The increasing life expectancy is causing a fast ageing population around the globe, which is raising the demand on assistive systems based on ambient intelligence. While numerous papers have focused on the physical aspects in elderly, only a few works have attempted to regulate their emotional state. In this work, a new approach for monitoring and detecting the emotional state in elderly is presented. First, different physiological signals are acquired by means of wearable sensors, and data are transmitted to the embedded system. Next, noise and artifacts are removed by applying different signal processing techniques, depending on the signal behavior. Finally, several temporal and statistical markers are extracted and used to feed the classification model. In this very first version, a logistic regression model is used to detect two possible emotional states. In order to calibrate the model and adjust the boundary decision, twenty volunteers have agreed to be monitored and recorded to train the model. Finally, a decision maker regulates the environment, acting directly upon the elderly’s emotional state.

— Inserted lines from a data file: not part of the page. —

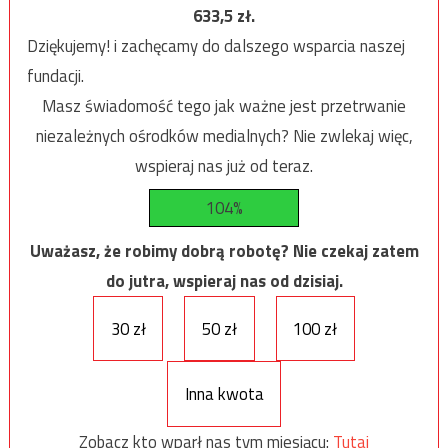
633,5
zł.
Dziękujemy! i zachęcamy do dalszego wsparcia naszej
fundacji.
Masz świadomość tego jak ważne jest przetrwanie
niezależnych ośrodków medialnych? Nie zwlekaj więc,
wspieraj nas już od teraz.
104%
Uważasz, że robimy dobrą robotę? Nie czekaj zatem
do jutra, wspieraj nas od dzisiaj.
30 zł
50 zł
100 zł
Inna kwota
Zobacz kto wparł nas tym miesiącu:
Tutaj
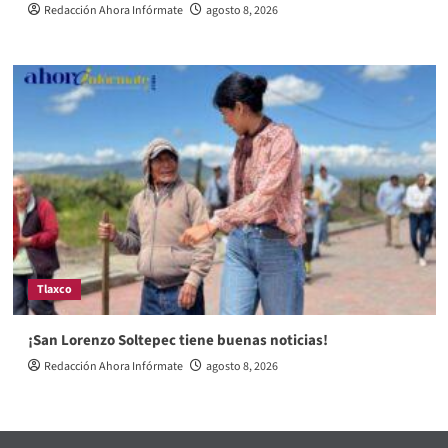
Redacción Ahora Infórmate
agosto 8, 2026
Tlaxco
¡San Lorenzo Soltepec tiene buenas noticias!
Redacción Ahora Infórmate
agosto 8, 2026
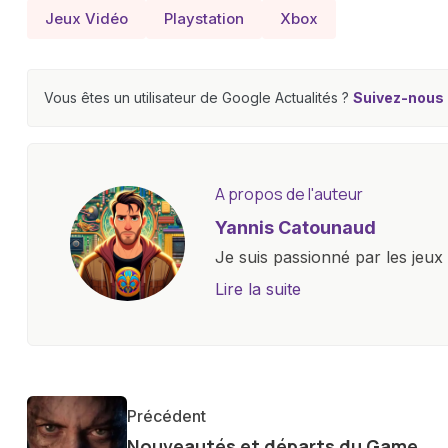
Jeux Vidéo
Playstation
Xbox
Vous êtes un utilisateur de Google Actualités ?
Suivez-nous e
A propos de l'auteur
Yannis Catounaud
Je suis passionné par les jeu
l'univers numérique m'a condu
Lire la suite
le monde des smartphones, tabl
technologiques. Armé d'une curi
tendances et innovations, par
communauté en ligne. Mon eng
Précédent
de la technologie me permet d
Nouveautés et départs du Game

Arturo Martínez-Rodrigo, Roberto Zangróniz, José Manuel Pastor, José Miguel Latorre, Antonio Fernández-Caballero

Augmented Tangible Surfaces to Support Cognitive Games for Ageing People

The continuous and rapidly increasing elderly population requires a revision of technology design in order to devise systems usable and meaningful for this social group. Most applications for ageing people are built to provide supporting services, taking into account the physical and cognitive abilities that decrease over time. However, this paper focuses on building technology to improve such capacities, or at least slow down their decline, through cognitive games. This is achieved by means of a digitally-augmented table-like surface that combines touch with tangible input for a more natural, intuitive, and appealing means of interaction. Its construction materials make it an affordable device likely to be used in retirement homes in the context of therapeutic activities, and its form factor enables a versatile, quick, and scalable configuration, as well as a socializing experience.